A word or two of use, and I have done:—
1. It is a very great honour and privilege, to be called of God unto this great work of showing forth the death of Christ. I think it is as great and glorious a work as any of the children of men can be engaged in, in this world. I have showed you formerly, how all the acts of the glorious properties of God’s nature centre themselves in 544this infinite, wise, holy product of them, the death of Christ; and [how] that God should call us to represent and show forth this death. The Lord forgive us where we have not longed to perform this work as we ought; for we have suffered carnal fears and affections, and any thing else, to keep us off from employing ourselves in this great and glorious work. The grace and mercy of God, in this matter, is ever to be acknowledged, in that he has called us to this great and glorious work.
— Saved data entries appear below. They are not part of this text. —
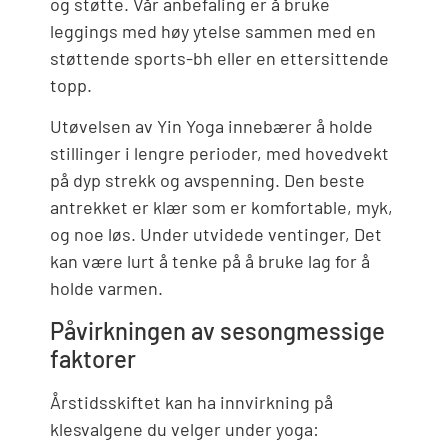
og støtte. Vår anbefaling er å bruke
leggings med høy ytelse sammen med en
støttende sports-bh eller en ettersittende
topp.
Utøvelsen av Yin Yoga innebærer å holde
stillinger i lengre perioder, med hovedvekt
på dyp strekk og avspenning. Den beste
antrekket er klær som er komfortable, myk,
og noe løs. Under utvidede ventinger, Det
kan være lurt å tenke på å bruke lag for å
holde varmen.
Påvirkningen av sesongmessige
faktorer
Årstidsskiftet kan ha innvirkning på
klesvalgene du velger under yoga: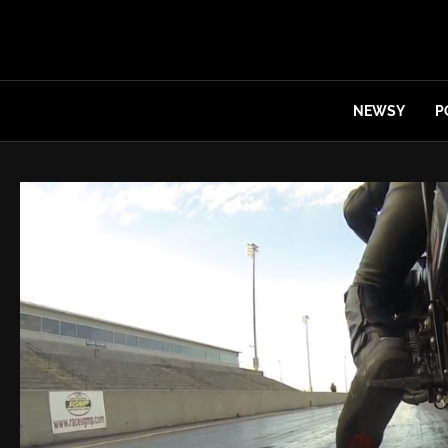
NEWSY
P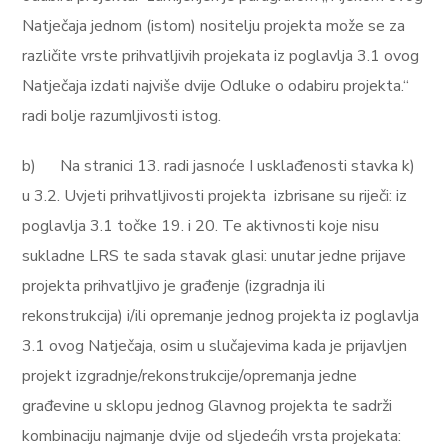
Natječaja jednom (istom) nositelju projekta može se za
različite vrste prihvatljivih projekata iz poglavlja 3.1 ovog
Natječaja izdati najviše dvije Odluke o odabiru projekta.“
radi bolje razumljivosti istog.
b)
Na stranici 13. radi jasnoće I usklađenosti stavka k)
u 3.2.
Uvjeti prihvatljivosti projekta
izbrisane su riječi:
iz
poglavlja 3.1 točke 19. i 20. Te aktivnosti koje nisu
sukladne LRS te sada stavak glasi:
unutar jedne prijave
projekta prihvatljivo je građenje (izgradnja ili
rekonstrukcija) i/ili opremanje jednog projekta iz poglavlja
3.1 ovog Natječaja, osim u slučajevima kada je prijavljen
projekt izgradnje/rekonstrukcije/opremanja jedne
građevine u sklopu jednog Glavnog projekta te sadrži
kombinaciju najmanje dvije od sljedećih vrsta projekata: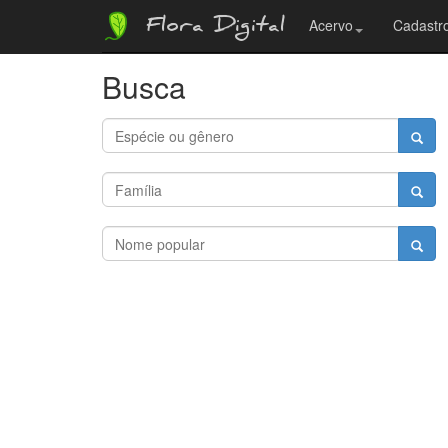
Flora Digital
Acervo
Cadastro
Busca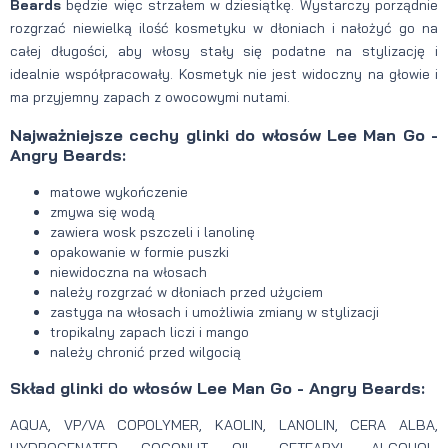
Beards
będzie więc strzałem w dziesiątkę. Wystarczy porządnie
rozgrzać niewielką ilość kosmetyku w dłoniach i nałożyć go na
całej długości, aby włosy stały się podatne na stylizację i
idealnie współpracowały. Kosmetyk nie jest widoczny na głowie i
ma przyjemny zapach z owocowymi nutami.
Najważniejsze cechy glinki do włosów Lee Man Go -
Angry Beards:
matowe wykończenie
zmywa się wodą
zawiera wosk pszczeli i lanolinę
opakowanie w formie puszki
niewidoczna na włosach
należy rozgrzać w dłoniach przed użyciem
zastyga na włosach i umożliwia zmiany w stylizacji
tropikalny zapach liczi i mango
należy chronić przed wilgocią
Skład glinki do włosów Lee Man Go - Angry Beards:
AQUA, VP/VA COPOLYMER, KAOLIN, LANOLIN, CERA ALBA,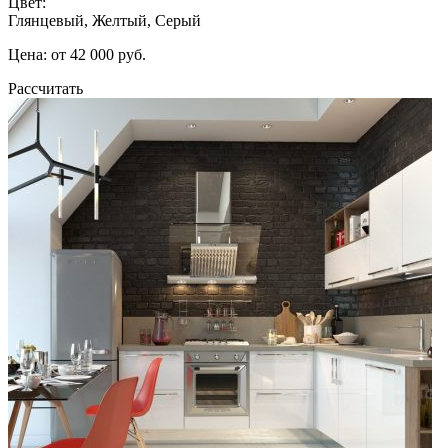
Цвет:
Глянцевый, Желтый, Серый
Цена: от 42 000 руб.
Рассчитать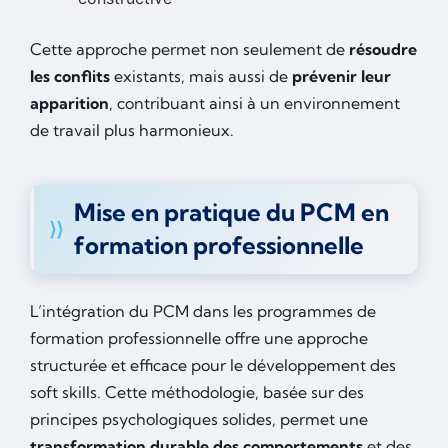
Cette approche permet non seulement de
résoudre
les conflits
existants, mais aussi de
prévenir leur
apparition
, contribuant ainsi à un environnement
de travail plus harmonieux.
Mise en pratique du PCM en
formation professionnelle
L’intégration du PCM dans les programmes de
formation professionnelle offre une approche
structurée et efficace pour le développement des
soft skills. Cette méthodologie, basée sur des
principes psychologiques solides, permet une
transformation durable des comportements
et des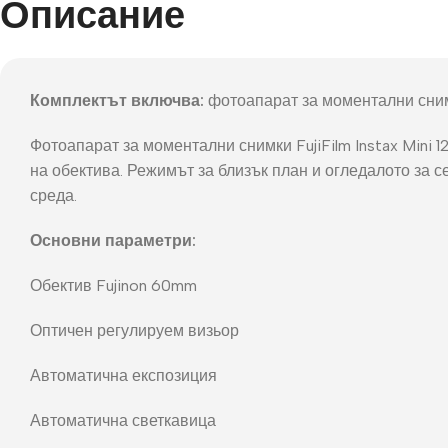
Описание
Фот
Комплектът включва:
фотоапарат за моментални снимки
Фотоапарат за моментални снимки FujiFilm Instax Mini 
на обектива. Режимът за близък план и огледалото за 
среда.
Основни параметри:
Обектив Fujinon 60mm
Оптичен регулируем визьор
Автоматична експозиция
Автоматична светкавица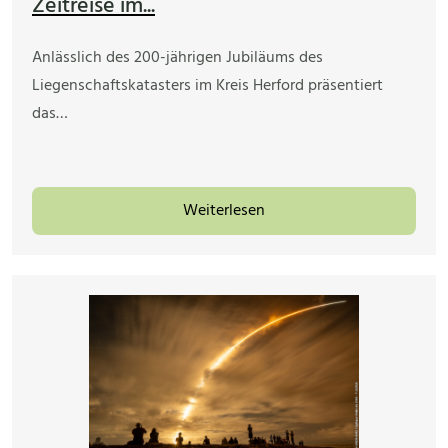
Zeitreise im...
Anlässlich des 200-jährigen Jubiläums des
Liegenschaftskatasters im Kreis Herford präsentiert
das…
Weiterlesen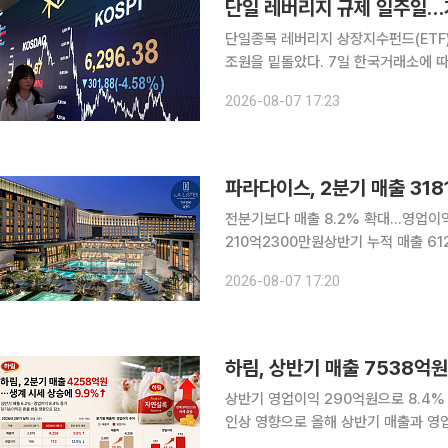
단일 레버리지 규제 일주일…
단일종목 레버리지 상장지수펀드(ETF)
조원을 밑돌았다. 7일 한국거래소에 따르면 이날 단일종목 레버리지·인버스 ETF 16종의 총 거래대
금은 9412억원으로 집계됐다. 전날 919
2026-08-07 17:23
일부터 개인 일반투자자의 기본예탁금을
파라다이스, 2분기 매출 318
전분기보다 매출 8.2% 확대…영업이
210억2300만원상반기 누적 매출 6120억550
기 연결 매출을 지난해 같은 기간보다 
2026-08-07 17:20
했지만, 매출과 세전이익·당기순이익은
하림, 상반기 매출 7538억
상반기 영업이익 290억원으로 8.4% 증가 하림이 생계(살아있는 닭) 시세 상승에 
인상 영향으로 올해 상반기 매출과 영업이익이 증가했다. 7일 금
하림의 올해 2분기 연결 기준 매출은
2. Then, surely, it is our duty to answer the mind of God in this work, and not to attend to it in a cold, careless, and transient manner. But, methinks, we might rejoice in our hearts when we have thoughts of it, and say within ourselves, “Come, we will go and show forth the Lord’s death.” The world, the law, and Satan, are conquered by it: blessed be God, that has given us an opportunity to profess this! O that our hearts may long after the season for it! and say, “When shall the time come?”
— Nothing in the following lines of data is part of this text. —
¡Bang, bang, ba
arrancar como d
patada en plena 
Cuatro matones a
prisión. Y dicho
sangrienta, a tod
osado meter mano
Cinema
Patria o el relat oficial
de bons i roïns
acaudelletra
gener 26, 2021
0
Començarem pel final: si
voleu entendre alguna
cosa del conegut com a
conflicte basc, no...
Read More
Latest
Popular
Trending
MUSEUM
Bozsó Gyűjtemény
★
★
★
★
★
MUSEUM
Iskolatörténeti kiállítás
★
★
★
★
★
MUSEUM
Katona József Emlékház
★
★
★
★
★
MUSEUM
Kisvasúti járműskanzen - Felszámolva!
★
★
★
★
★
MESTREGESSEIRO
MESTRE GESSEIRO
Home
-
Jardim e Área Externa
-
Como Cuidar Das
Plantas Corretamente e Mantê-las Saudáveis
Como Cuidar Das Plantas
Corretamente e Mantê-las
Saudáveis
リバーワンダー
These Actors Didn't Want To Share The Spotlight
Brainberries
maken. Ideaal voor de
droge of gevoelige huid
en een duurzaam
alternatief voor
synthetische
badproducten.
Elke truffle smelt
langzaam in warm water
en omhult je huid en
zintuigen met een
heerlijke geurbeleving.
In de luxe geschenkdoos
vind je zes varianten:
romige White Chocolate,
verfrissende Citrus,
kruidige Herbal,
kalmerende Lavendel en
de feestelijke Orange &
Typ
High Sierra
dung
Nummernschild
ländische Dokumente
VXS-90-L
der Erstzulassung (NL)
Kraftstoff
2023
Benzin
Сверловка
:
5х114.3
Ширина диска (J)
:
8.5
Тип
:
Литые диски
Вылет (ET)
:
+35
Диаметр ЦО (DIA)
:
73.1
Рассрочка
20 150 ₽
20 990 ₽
3. We may do well to remember what was spoken before concerning the great duty of representing God to our souls, that we may know how to attend to it. I would speak unto the meanest of the flock, to guide our hearts and thoughts, which are too ready to wander, and are so unprofitable, for want of spiritual fixation. We would fain trust to our affections rather than to our faith; and would rather have them moved, than faith graciously to act itself. And when we fail therein, we are apt to think we fail in our end of the ordinance, because our affections were not moved. Set faith genuinely at work, and we have the end of the ordinance. Let it represent Christ to our souls, as exhibited of God, and given out unto us; as suffering, as tendered to us, and as received and incorporated with us.